Thanks to a lack of male volunteers in Bermuda, Coreen Dawson’s 12-year-old son had to wait almost three years to find a match in the Big Brothers and Big Sisters Bermuda charity, but she believes it was all worth it.

It was so worth it, that in December, her son Taj Dawson-DeRosa nominated his Big Brother, Neal Churchill, for the charity’s annual Big Brother of the Year award.

Today, on worldwide Thank Your Mentor Day, Ms Dawson urged other Bermudians to become involved with the programme so other little boys don’t have to wait so long.

“We all know it takes a whole village to raise a child,” said Ms Dawson. “With today’s society if we could just save one young person from looking to the streets for love it would all be worth it.

“This is a positive way to help a child out. It not only helps a child out, it helps the whole family. Neal has been a godsend to us.”

Mr Churchill and Taj were matched a year and eight months ago.

“Mr Churchill is originally from Surrey, England and works at the Bank of Butterfield in the private banking department. He was inspired to join because a friend was a mentor. He also thought it would be a great way to connect with a Bermudian family.

“I didn’t really realise the impact I was having until Taj read his letter during the Big Brother and Big Sister of the Year event,” said Mr Churchill. “The biggest thing is that there is not enough men doing what I am doing.
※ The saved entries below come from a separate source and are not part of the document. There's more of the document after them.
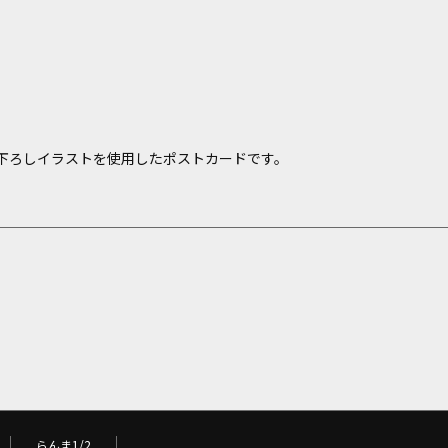
下ろしイラストを使用したポストカードです。
らんま1/2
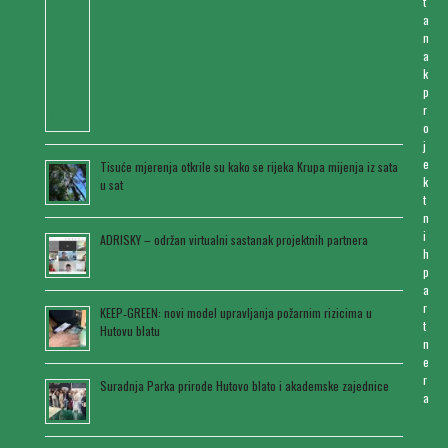
t
a
n
a
k
p
r
o
j
e
Tisuće mjerenja otkrile su kako se rijeka Krupa mijenja iz sata
k
u sat
t
n
i
ADRISKY – održan virtualni sastanak projektnih partnera
h
p
a
r
KEEP‑GREEN: novi model upravljanja požarnim rizicima u
t
Hutovu blatu
n
e
r
Suradnja Parka prirode Hutovo blato i akademske zajednice
a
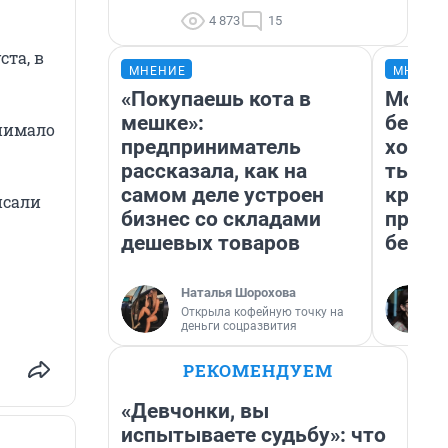
4 873
15
ста, в
МНЕНИЕ
МНЕНИ
«Покупаешь кота в
Мой б
мешке»:
береж
днимало
предприниматель
хотел
рассказала, как на
тысяч
самом деле устроен
креди
исали
бизнес со складами
приех
дешевых товаров
безоп
Наталья Шорохова
Открыла кофейную точку на
деньги соцразвития
РЕКОМЕНДУЕМ
«Девчонки, вы
испытываете судьбу»: что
“There is a big waiting list for these little guys. I am just one of many that are already doing this and there is a lot more than can be done. There are many more children that need to be matched.”

Ms Dawson signed her son up for the programme because she was looking for a positive male role model for her son. Taj’s father is not in his life.

“We went on the waiting list several years ago and he wasn’t matched for two-and-a-half years,” said Ms Dawson. “They just didn’t have enough males volunteering for the programme.”

She didn’t want Taj to miss out, so she took him to the various functions that the charity offers, such as kite days and fun days.

Ms Dawson was so impressed with how well the programme worked she became more and more involved.

“Being from a Bermudian family, I knew how to make kites, so we went to kite day and I made kites with the children,” she said. “A lot of the ‘Bigs’ are expatriates and don’t know how to do things like that.

“I believe in the programme. It has a lot of benefits for the children. When Taj was matched a year and eight months ago, it was a perfect match. It was well worth waiting for.

“Taj does a lot of stuff with his ‘Big’ that he probably would never have had the opportunity to do with just having me and his sister there.”

She said her son was very shy, and Mr Churchill has helped to bring him out of his shell.

Taj now has a lot more confidence and is trying out for different athletic teams, and is involved in soccer. Mr Churchill helps Taj with his homework, and has even helped him to clean and organise his room.

“There are things that boys don’t feel comfortable talking to a female parent about,” said Ms Dawson. “They want to talk to a guy about it.

“Neal encourages Taj in whatever he wants to do, no matter how big or small it is. Sometimes he suggests that Taj rethink his idea a bit.

“He doesn’t make his decision for him but he gives him the guidance that is needed to make the decision.”